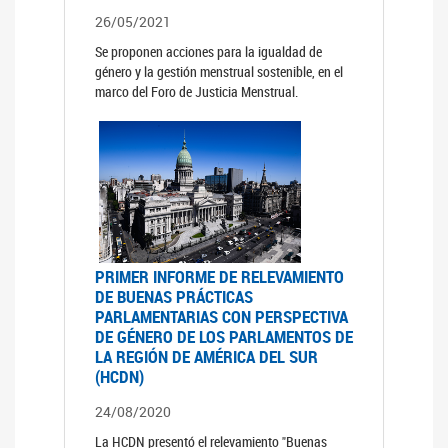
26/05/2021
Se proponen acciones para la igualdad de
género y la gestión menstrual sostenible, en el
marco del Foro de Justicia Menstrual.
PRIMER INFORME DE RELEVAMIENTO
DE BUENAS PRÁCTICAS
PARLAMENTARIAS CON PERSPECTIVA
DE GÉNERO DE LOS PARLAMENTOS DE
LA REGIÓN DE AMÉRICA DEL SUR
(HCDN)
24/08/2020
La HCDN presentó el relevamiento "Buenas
━━━
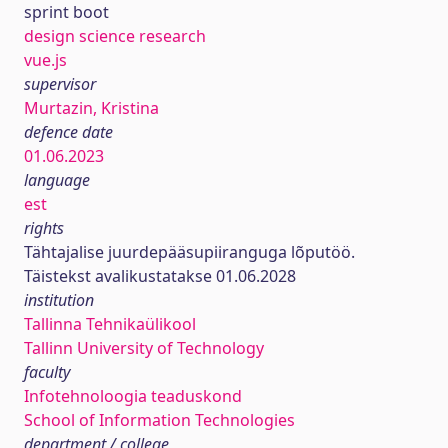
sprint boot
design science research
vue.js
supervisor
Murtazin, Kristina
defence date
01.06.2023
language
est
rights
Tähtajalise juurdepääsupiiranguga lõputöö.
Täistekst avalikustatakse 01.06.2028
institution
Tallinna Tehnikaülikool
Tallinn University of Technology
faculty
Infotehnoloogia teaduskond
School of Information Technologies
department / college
━━━
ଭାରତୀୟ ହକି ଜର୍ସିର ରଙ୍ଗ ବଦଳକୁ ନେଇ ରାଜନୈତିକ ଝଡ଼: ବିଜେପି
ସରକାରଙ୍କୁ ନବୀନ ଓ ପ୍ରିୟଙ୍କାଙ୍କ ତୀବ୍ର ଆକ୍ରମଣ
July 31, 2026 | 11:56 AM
━━━
Task goal: Reproduce, character for character, only the lines of the preceding data that start at the line with "PRIMER INFORME DE RELEVAMIENTO" and end at the line with "La HCDN presentó", both included.

Reply:
PRIMER INFORME DE RELEVAMIENTO
DE BUENAS PRÁCTICAS
PARLAMENTARIAS CON PERSPECTIVA
DE GÉNERO DE LOS PARLAMENTOS DE
LA REGIÓN DE AMÉRICA DEL SUR
(HCDN)
24/08/2020
La HCDN presentó el relevamiento "Buenas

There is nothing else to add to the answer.